One of my favorites is the California Academy of Science - San Francisco. I like it because of the large fresh water exhibits. Specifically, it has a large gar tank with huge impressive gars; but for me, the main attraction of the tank is the hundreds of _Herichthys cynoguttatus_ with multiple breeding pairs. The aquascaping has many spawning caves and just about every spot is inhabited by a pair protecting fry.

They also have a large South American tank with Oscars, retail catfish, sevrems, geos and many more large catfish/cichlids. There is a tunnel underneath this Amazon River tank, Here is a picture:










Overall this aquarium has the most impressive freshwater exhibits I have seen in a public aquarium. They also have impressive saltwater exhibits.

http://www.calacademy.org/

Thanks,
Matt


----------



## mpowers (Apr 8, 2011)

Surprised no one mentioned the Atlanta aquarium. It's been two years since I last went, but the displays were absolutely massive and well worth the coin.
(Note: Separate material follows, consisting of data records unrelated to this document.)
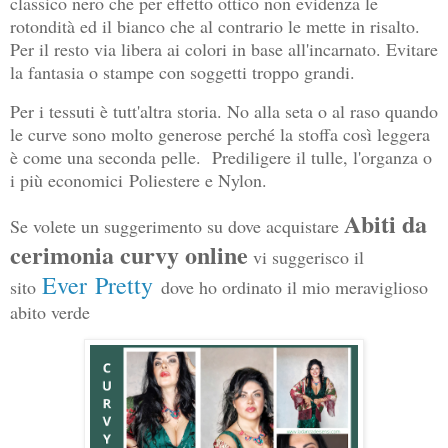
classico nero che per effetto ottico non evidenza le
rotondità ed il bianco che al contrario le mette in risalto.
Per il resto via libera ai colori in base all'incarnato. Evitare
la fantasia o stampe con soggetti troppo grandi.
Per i tessuti è tutt'altra storia. No alla seta o al raso quando
le curve sono molto generose perché la stoffa così leggera
è come una seconda pelle. Prediligere il tulle, l'o
rganza o
i più economici
Poliestere e Nylon.
Abiti da
Se volete un suggerimento su dove acquistare
cerimonia curvy online
vi suggerisco il
Ever
Pretty
sito
dove ho ordinato il mio meraviglioso
abito verde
The Chattanooga aquarium is nice as well, been about 20yrs since I've been there. The Va Beach aquarium wasn't overly impressive for the cost of entrance. The Outer Banks of NC has a little aquarium that is quite nice and the entrance fee is more than reasonable.


----------



## fmueller (Jan 11, 2004)

The three best public aquariums I have visited are the Lisbon Ocenarium, the Sydney Aquarium, and the Monterey Bay Aquarium. All three are absolutely stunning, but if you want to take in all three in one month, considerable travel is going to be involved :wink:

Closer to home, the Greater Cleveland Aquarium just opened in January 2012, and is definitely worth a visit in my opinion. The Cleveland Zoo is also supposed to have some nice setups, but I have not had a chance to see those yet. I've also heard that the Pittsburgh Zoo and Aquarium has some nice tanks, including a fairly new Tanganyika Setup that they stocked with fish from a local breeder who is quite active in the OCA and the GPASI. I've been meaning to check this one out myself.


----------